Leave the images out, and copy each of the records below exactly.

***

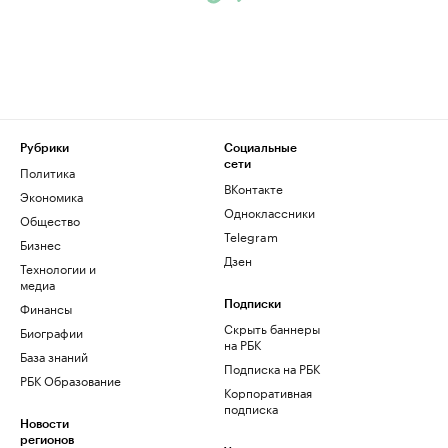
Рубрики
Социальные
сети
Политика
ВКонтакте
Экономика
Одноклассники
Общество
Telegram
Бизнес
Дзен
Технологии и
медиа
Финансы
Подписки
Скрыть баннеры
Биографии
на РБК
База знаний
Подписка на РБК
РБК Образование
Корпоративная
подписка
Новости
регионов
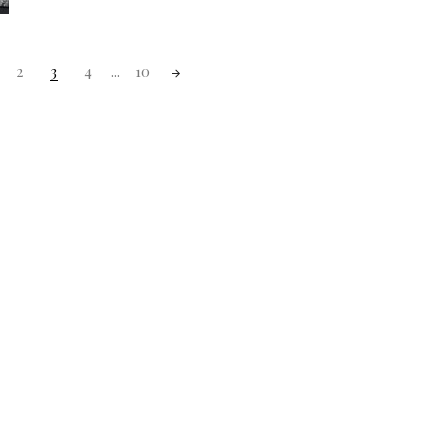
2
3
4
...
10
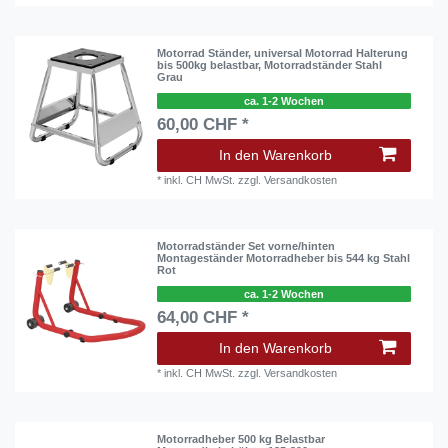
Motorrad Ständer, universal Motorrad Halterung
bis 500kg belastbar, Motorradständer Stahl
Grau
ca. 1-2 Wochen
60,00 CHF *
In den Warenkorb
*
inkl. CH MwSt.
zzgl.
Versandkosten
Motorradständer Set vorne/hinten
Montageständer Motorradheber bis 544 kg Stahl
Rot
ca. 1-2 Wochen
64,00 CHF *
In den Warenkorb
*
inkl. CH MwSt.
zzgl.
Versandkosten
Motorradheber 500 kg Belastbar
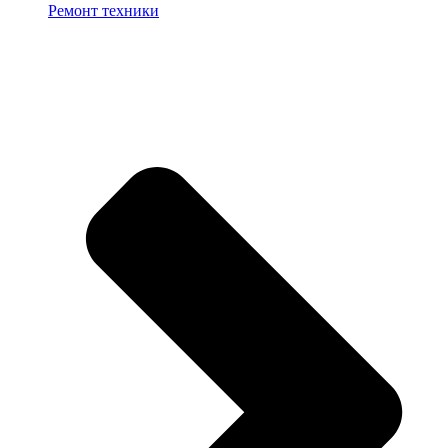
Ремонт техники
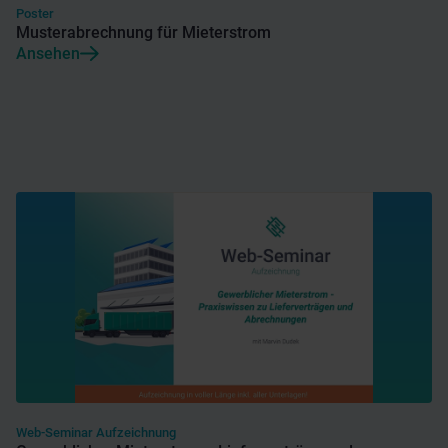
Poster
Musterabrechnung für Mieterstrom
Ansehen
Web-Seminar Aufzeichnung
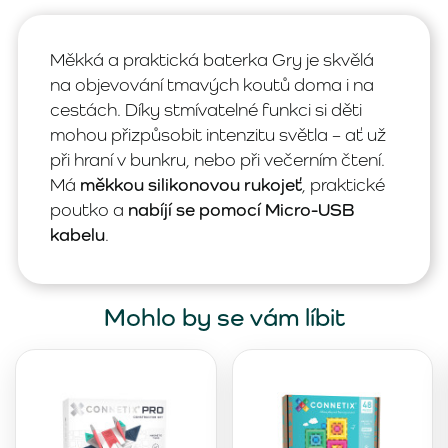
Měkká a praktická baterka Gry je skvělá
na objevování tmavých koutů doma i na
cestách. Díky stmívatelné funkci si děti
mohou přizpůsobit intenzitu světla – ať už
při hraní v bunkru, nebo při večerním čtení.
Má
měkkou silikonovou rukojeť
, praktické
poutko a
nabíjí se pomocí Micro-USB
kabelu
.
Mohlo by se vám líbit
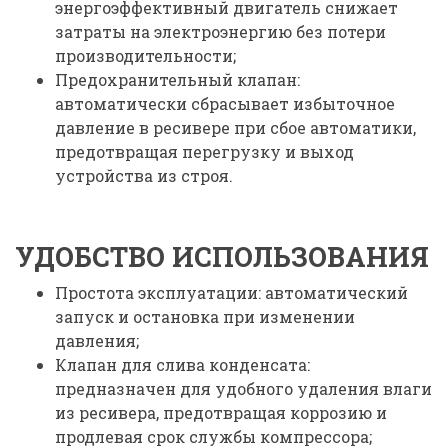
энергоэффективный двигатель снижает
затраты на электроэнергию без потери
производительности;
Предохранительный клапан:
автоматически сбрасывает избыточное
давление в ресивере при сбое автоматики,
предотвращая перегрузку и выход
устройства из строя.
УДОБСТВО ИСПОЛЬЗОВАНИЯ
Простота эксплуатации: автоматический
запуск и остановка при изменении
давления;
Клапан для слива конденсата:
предназначен для удобного удаления влаги
из ресивера, предотвращая коррозию и
продлевая срок службы компрессора;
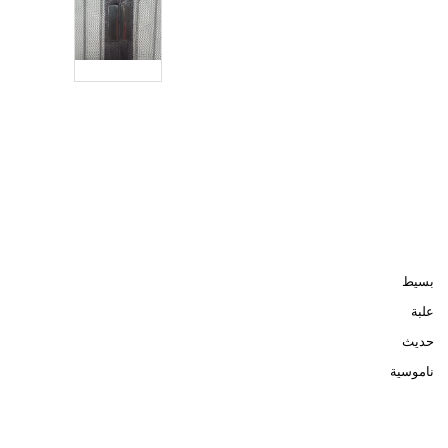
بسيط
علبة
حديث
ناموسية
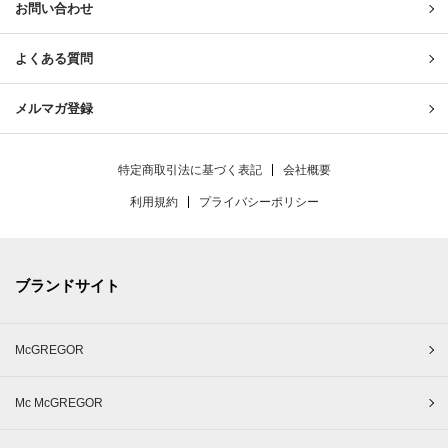
お問い合わせ
よくある質問
メルマガ登録
特定商取引法に基づく表記
会社概要
利用規約
プライバシーポリシー
ブランドサイト
McGREGOR
Mc McGREGOR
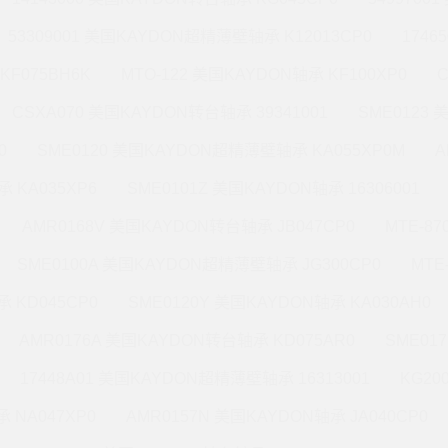
53309001 美国KAYDON超精薄壁轴承 K12013CP0
1746
KF075BH6K
MTO-122 美国KAYDON轴承 KF100XP0
CSXA070 美国KAYDON转台轴承 39341001
SME0123
0
SME0120 美国KAYDON超精薄壁轴承 KA055XP0M
A
 KA035XP6
SME0101Z 美国KAYDON轴承 16306001
AMR0168V 美国KAYDON转台轴承 JB047CP0
MTE-8
SME0100A 美国KAYDON超精薄壁轴承 JG300CP0
MTE
 KD045CP0
SME0120Y 美国KAYDON轴承 KA030AH0
AMR0176A 美国KAYDON转台轴承 KD075AR0
SME01
17448A01 美国KAYDON超精薄壁轴承 16313001
KG20
 NA047XP0
AMR0157N 美国KAYDON轴承 JA040CP0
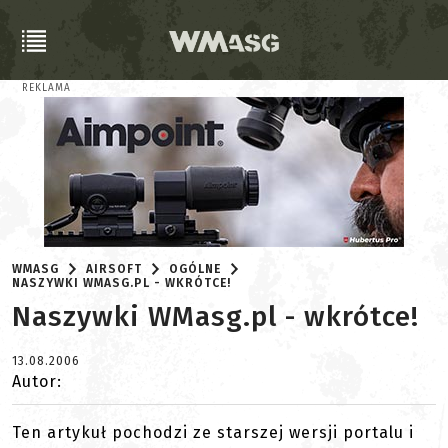
REKLAMA
WMASG
AIRSOFT
OGÓLNE
NASZYWKI WMASG.PL - WKRÓTCE!
Naszywki WMasg.pl - wkrótce!
13.08.2006
Autor:
Ten artykuł pochodzi ze starszej wersji portalu i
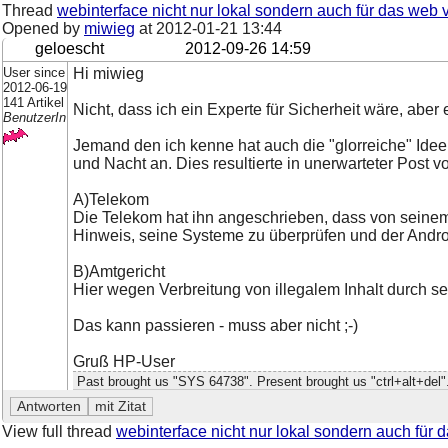
Thread
webinterface nicht nur lokal sondern auch für das web
Opened by
miwieg
at
2012-01-21 13:44
geloescht
2012-09-26 14:59
User since
Hi miwieg
2012-06-19
141 Artikel
Nicht, dass ich ein Experte für Sicherheit wäre, aber
BenutzerIn
Jemand den ich kenne hat auch die "glorreiche" Idee
und Nacht an. Dies resultierte in unerwarteter Post vo
A)Telekom
Die Telekom hat ihn angeschrieben, dass von seinem
Hinweis, seine Systeme zu überprüfen und der Andro
B)Amtgericht
Hier wegen Verbreitung von illegalem Inhalt durch 
Das kann passieren - muss aber nicht ;-)
Gruß HP-User
Past brought us "SYS 64738". Present brought us "ctrl+alt+del". 
View full thread
webinterface nicht nur lokal sondern auch für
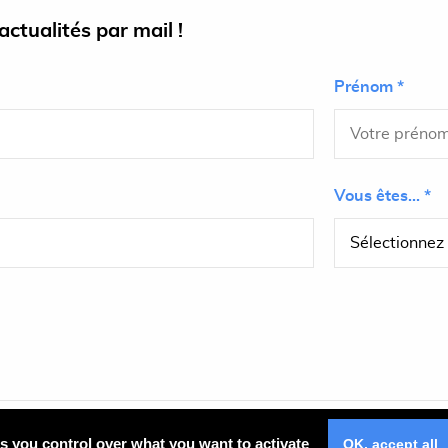
ctualités par mail !
Prénom *
Vous êtes... *
Plan du site
es you control over what you want to activate
OK, accept all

***

Output for this task
Рубрики
Социальные
сети
Политика
ВКонтакте
Экономика
Одноклассники
Общество
Telegram
Бизнес
Дзен
Технологии и
медиа
Финансы
Подписки
Скрыть баннеры
Биографии
на РБК
База знаний
Подписка на РБК
РБК Образование
Корпоративная
подписка
Новости
регионов
2
3
4
...
10
Motorrad Ständer, universal Motorrad Halterung
bis 500kg belastbar, Motorradständer Stahl
Grau
ca. 1-2 Wochen
60,00 CHF *
In den Warenkorb
*
inkl. CH MwSt.
zzgl.
Versandkosten
Motorradständer Set vorne/hinten
Montageständer Motorradheber bis 544 kg Stahl
Rot
ca. 1-2 Wochen
64,00 CHF *
In den Warenkorb
*
inkl. CH MwSt.
zzgl.
Versandkosten
Motorradheber 500 kg Belastbar
Ремонт техники
Poster
Musterabrechnung für Mieterstrom
Ansehen
Web-Seminar Aufzeichnung
Měkká a praktická baterka Gry je skvělá
na objevování tmavých koutů doma i na
cestách. Díky stmívatelné funkci si děti
mohou přizpůsobit intenzitu světla – ať už
při hraní v bunkru, nebo při večerním čtení.
Má
měkkou silikonovou rukojeť
, praktické
poutko a
nabíjí se pomocí Micro-USB
kabelu
.
Mohlo by se vám líbit
энергоэффективный двигатель снижает
затраты на электроэнергию без потери
производительности;
Предохранительный клапан:
автоматически сбрасывает избыточное
давление в ресивере при сбое автоматики,
предотвращая перегрузку и выход
устройства из строя.
УДОБСТВО ИСПОЛЬЗОВАНИЯ
Простота эксплуатации: автоматический
запуск и остановка при изменении
давления;
Клапан для слива конденсата:
предназначен для удобного удаления влаги
из ресивера, предотвращая коррозию и
продлевая срок службы компрессора;
بسيط
علبة
حديث
ناموسية
お問い合わせ
よくある質問
メルマガ登録
特定商取引法に基づく表記
会社概要
利用規約
プライバシーポリシー
ブランドサイト
McGREGOR
Mc McGREGOR
53309001 美国KAYDON超精薄壁轴承 K12013CP0
1746
KF075BH6K
MTO-122 美国KAYDON轴承 KF100XP0
CSXA070 美国KAYDON转台轴承 39341001
SME0123
0
SME0120 美国KAYDON超精薄壁轴承 KA055XP0M
A
 KA035XP6
SME0101Z 美国KAYDON轴承 16306001
AMR0168V 美国KAYDON转台轴承 JB047CP0
MTE-8
SME0100A 美国KAYDON超精薄壁轴承 JG300CP0
MTE
 KD045CP0
SME0120Y 美国KAYDON轴承 KA030AH0
AMR0176A 美国KAYDON转台轴承 KD075AR0
SME01
17448A01 美国KAYDON超精薄壁轴承 16313001
KG20
 NA047XP0
AMR0157N 美国KAYDON轴承 JA040CP0
REKLAMA
WMASG
AIRSOFT
OGÓLNE
NASZYWKI WMASG.PL - WKRÓTCE!
Naszywki WMasg.pl - wkrótce!
13.08.2006
Autor:
Ten artykuł pochodzi ze starszej wersji portalu i
Thread
webinterface nicht nur lokal sondern auch für das web
Opened by
miwieg
at
2012-01-21 13:44
geloescht
2012-09-26 14:59
User since
Hi miwieg
2012-06-19
141 Artikel
Nicht, dass ich ein Experte für Sicherheit wäre, aber
BenutzerIn
Jemand den ich kenne hat auch die "glorreiche" Idee
und Nacht an. Dies resultierte in unerwarteter Post vo
A)Telekom
Die Telekom hat ihn angeschrieben, dass von seinem
Hinweis, seine Systeme zu überprüfen und der Andro
B)Amtgericht
Hier wegen Verbreitung von illegalem Inhalt durch 
Das kann passieren - muss aber nicht ;-)
Gruß HP-User
Past brought us "SYS 64738". Present brought us "ctrl+alt+del". 
View full thread
webinterface nicht nur lokal sondern auch für
ctualités par mail !
Prénom *
Vous êtes... *
Plan du site
es you control over what you want to activate
OK, accept all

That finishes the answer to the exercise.